Pixel coordinate grounding data:
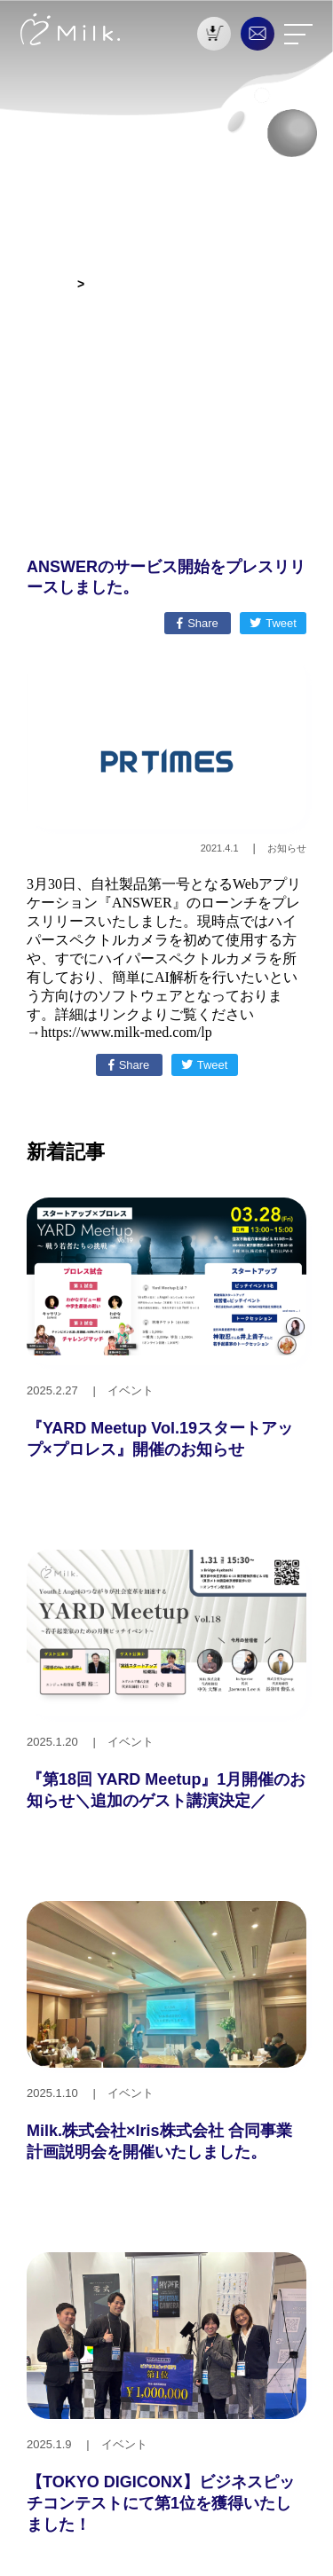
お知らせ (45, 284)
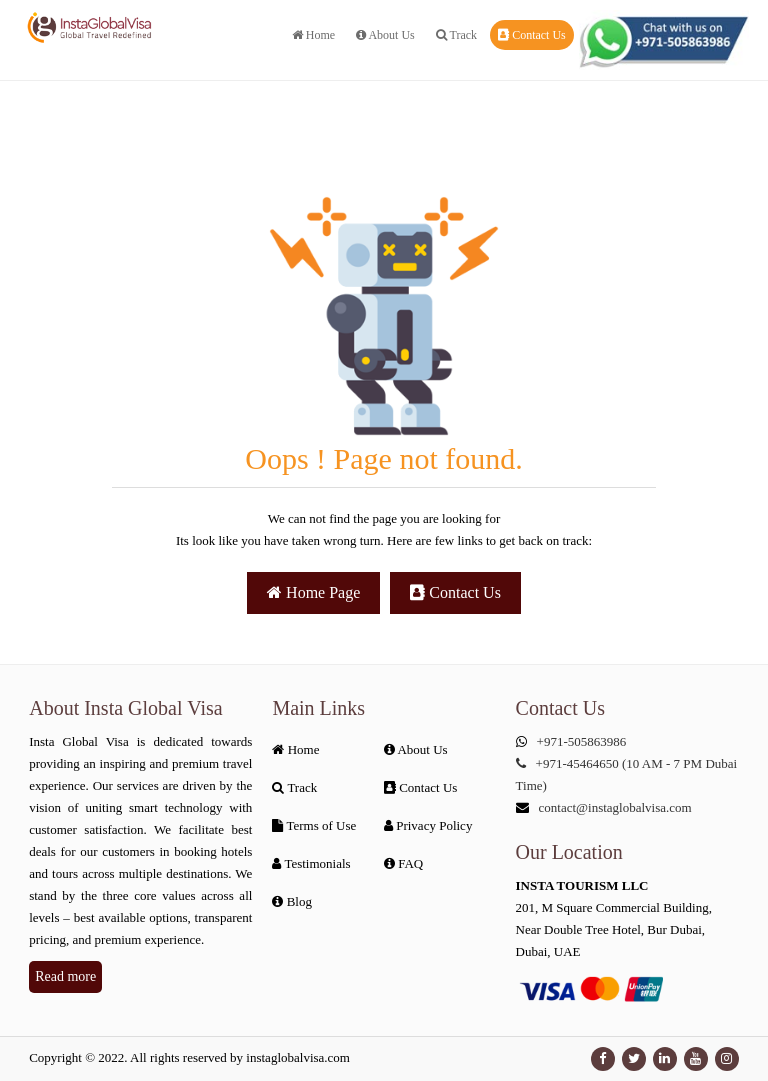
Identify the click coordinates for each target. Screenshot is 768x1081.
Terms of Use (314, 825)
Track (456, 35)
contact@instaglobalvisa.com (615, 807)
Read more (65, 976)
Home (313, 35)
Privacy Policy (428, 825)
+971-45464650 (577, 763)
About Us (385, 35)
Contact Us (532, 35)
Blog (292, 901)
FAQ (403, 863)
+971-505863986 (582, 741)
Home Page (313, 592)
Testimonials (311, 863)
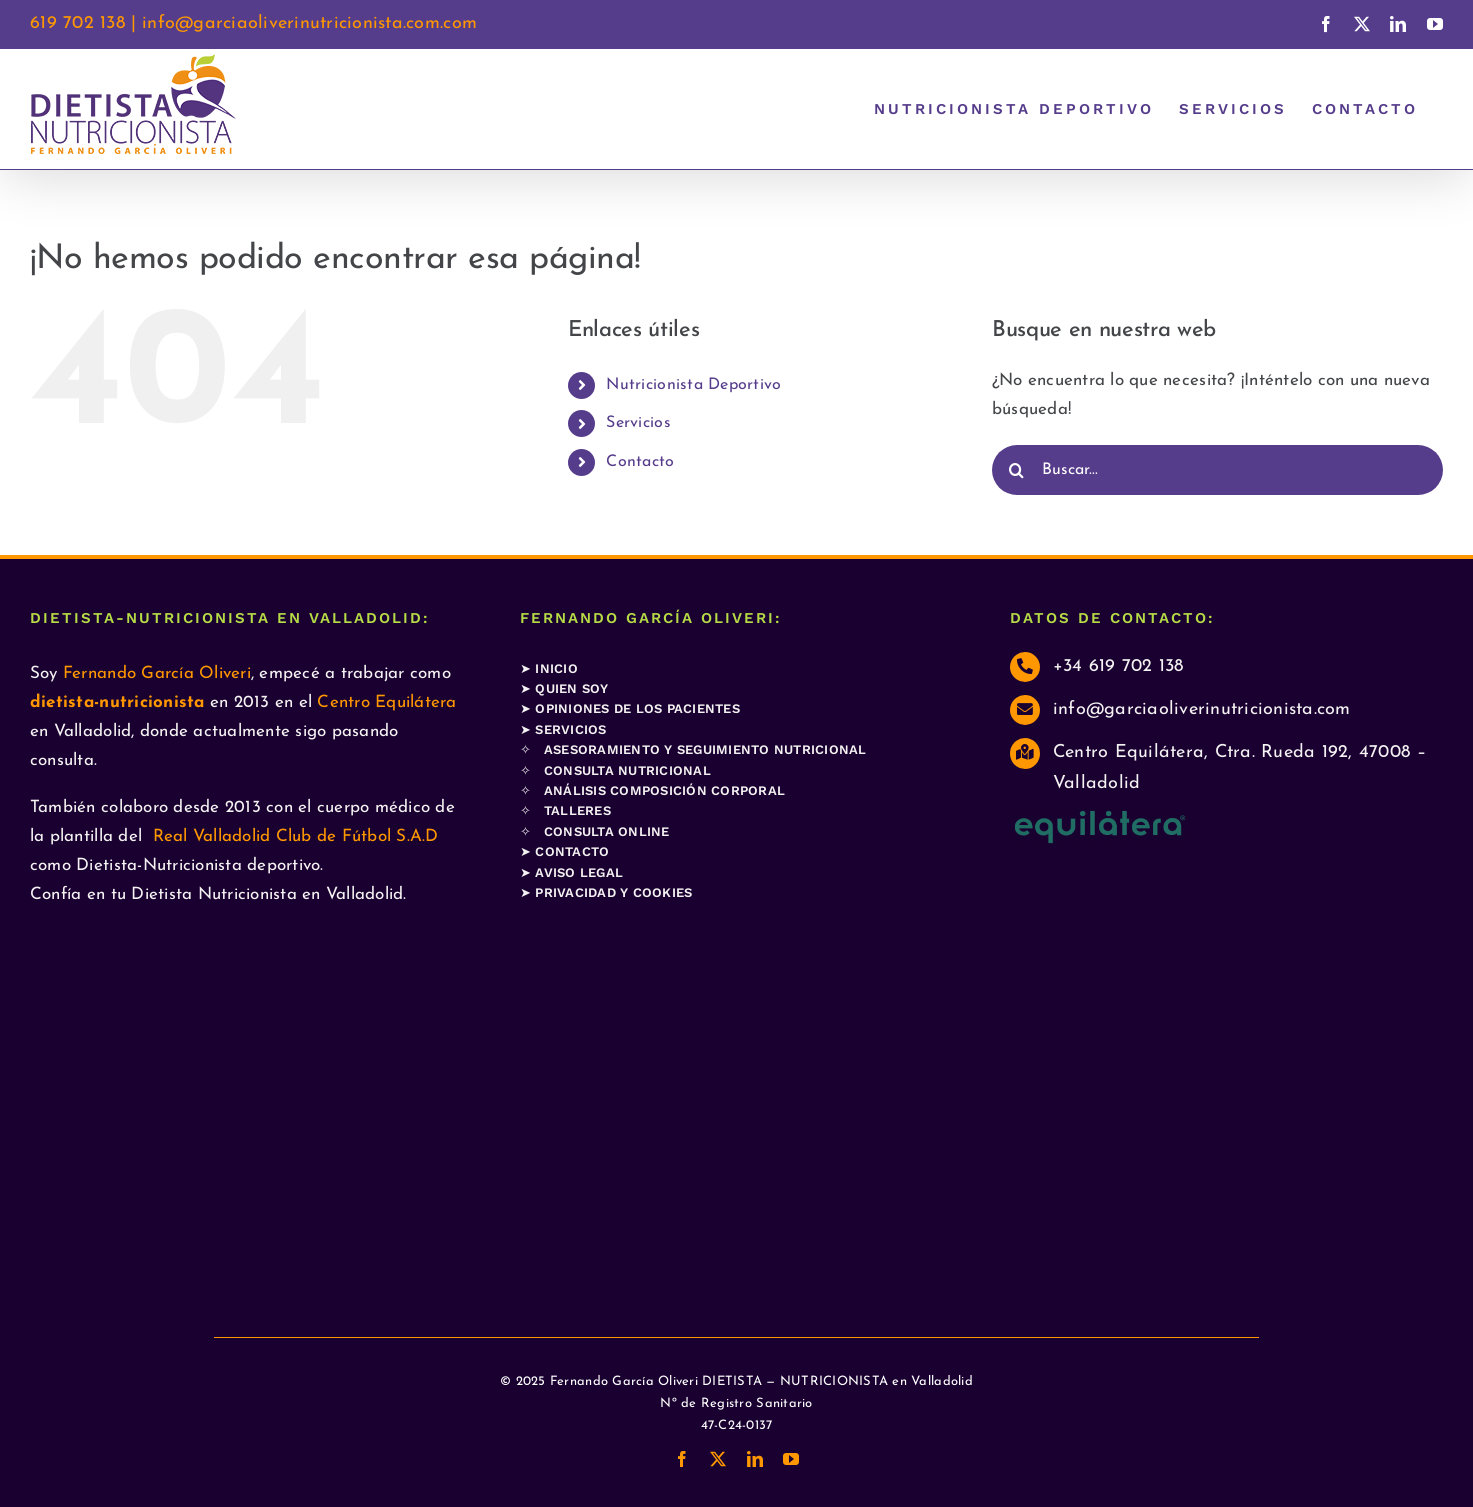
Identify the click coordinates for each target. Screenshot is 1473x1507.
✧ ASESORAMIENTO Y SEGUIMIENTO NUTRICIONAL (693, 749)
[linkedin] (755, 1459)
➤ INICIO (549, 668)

---

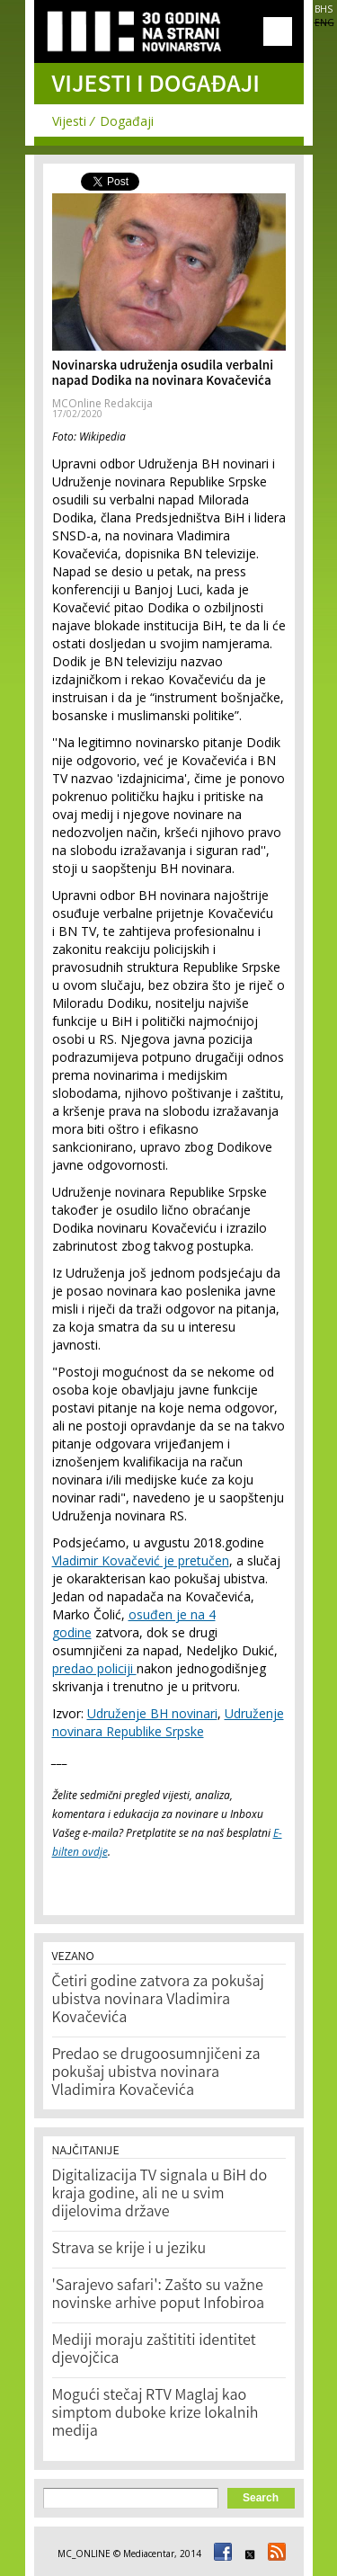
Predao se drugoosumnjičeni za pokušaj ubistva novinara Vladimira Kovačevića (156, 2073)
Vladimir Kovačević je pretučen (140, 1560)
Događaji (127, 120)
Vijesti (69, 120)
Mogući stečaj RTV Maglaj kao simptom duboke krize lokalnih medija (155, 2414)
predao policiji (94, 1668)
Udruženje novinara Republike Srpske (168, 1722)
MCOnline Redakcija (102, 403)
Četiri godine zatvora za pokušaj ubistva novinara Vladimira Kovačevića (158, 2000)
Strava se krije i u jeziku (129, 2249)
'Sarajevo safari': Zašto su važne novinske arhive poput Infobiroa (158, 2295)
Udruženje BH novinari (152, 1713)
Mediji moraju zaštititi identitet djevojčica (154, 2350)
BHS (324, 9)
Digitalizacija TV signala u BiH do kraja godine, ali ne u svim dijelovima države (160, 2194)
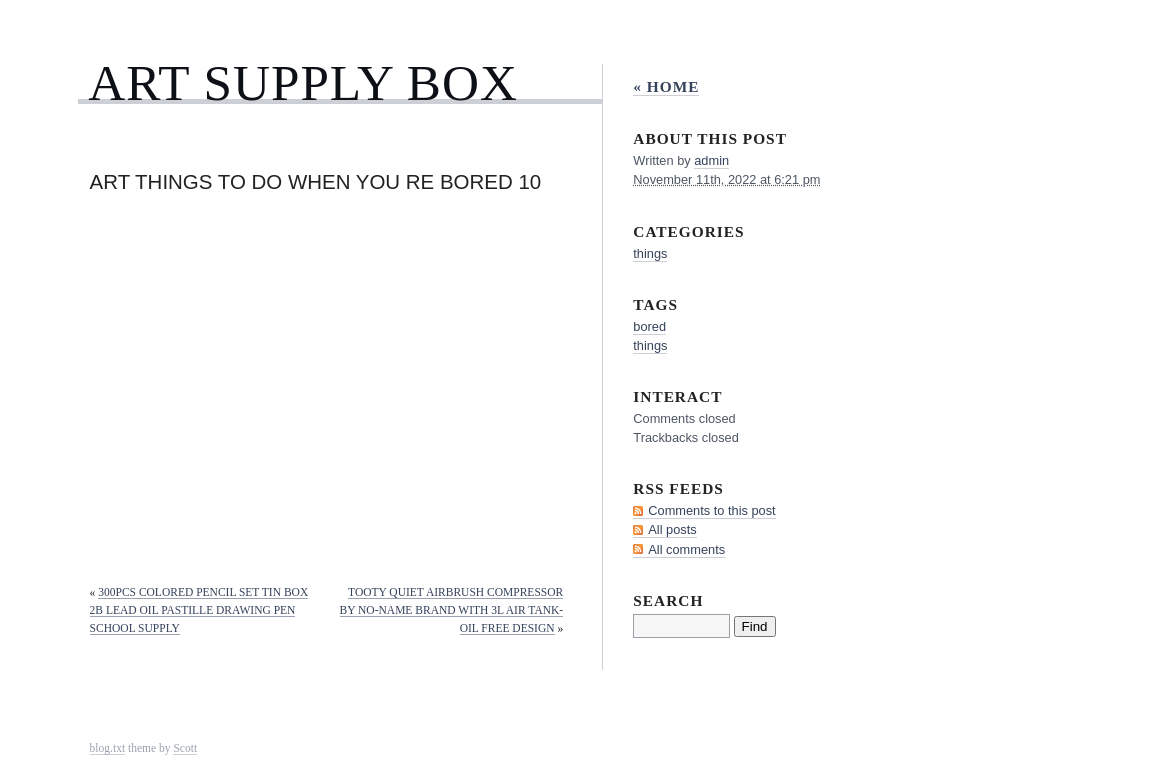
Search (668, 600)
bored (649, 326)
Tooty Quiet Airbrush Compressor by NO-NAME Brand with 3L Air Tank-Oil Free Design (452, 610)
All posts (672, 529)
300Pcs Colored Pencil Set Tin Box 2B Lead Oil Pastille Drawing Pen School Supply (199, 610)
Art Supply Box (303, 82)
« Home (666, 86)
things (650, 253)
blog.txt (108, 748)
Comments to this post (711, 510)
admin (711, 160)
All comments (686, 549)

...

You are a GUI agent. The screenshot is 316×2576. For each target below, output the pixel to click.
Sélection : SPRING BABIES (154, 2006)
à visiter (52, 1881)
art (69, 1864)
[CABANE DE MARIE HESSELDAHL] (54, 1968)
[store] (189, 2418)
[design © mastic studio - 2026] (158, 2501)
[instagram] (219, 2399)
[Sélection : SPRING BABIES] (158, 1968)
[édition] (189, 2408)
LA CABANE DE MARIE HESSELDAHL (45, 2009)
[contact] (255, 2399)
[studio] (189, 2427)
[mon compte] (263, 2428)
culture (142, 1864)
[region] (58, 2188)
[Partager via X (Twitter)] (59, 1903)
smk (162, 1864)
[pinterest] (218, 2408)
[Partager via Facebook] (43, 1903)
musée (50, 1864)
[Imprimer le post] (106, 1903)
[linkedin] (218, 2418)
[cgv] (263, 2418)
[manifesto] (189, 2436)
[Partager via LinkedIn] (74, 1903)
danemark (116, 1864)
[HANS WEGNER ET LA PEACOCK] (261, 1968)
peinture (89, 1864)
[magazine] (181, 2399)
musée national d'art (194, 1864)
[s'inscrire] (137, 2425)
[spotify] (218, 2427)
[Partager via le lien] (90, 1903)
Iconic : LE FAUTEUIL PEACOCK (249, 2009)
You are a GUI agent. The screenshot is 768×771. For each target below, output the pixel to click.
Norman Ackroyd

## WORK ORDER
Only the lines above from the one with "Blog (292, 901)" to the one with "INICIO (549, 668)" should be printed, both included and exactly as written; no picture belongs in the copy.

## OUTPUT
Blog (292, 901)
FAQ (403, 863)
+971-505863986 (582, 741)
Home Page (313, 592)
Testimonials (311, 863)
Identify the click coordinates for each target. Screenshot is 1473x1507.
✧ ASESORAMIENTO Y SEGUIMIENTO NUTRICIONAL (693, 749)
[linkedin] (755, 1459)
➤ INICIO (549, 668)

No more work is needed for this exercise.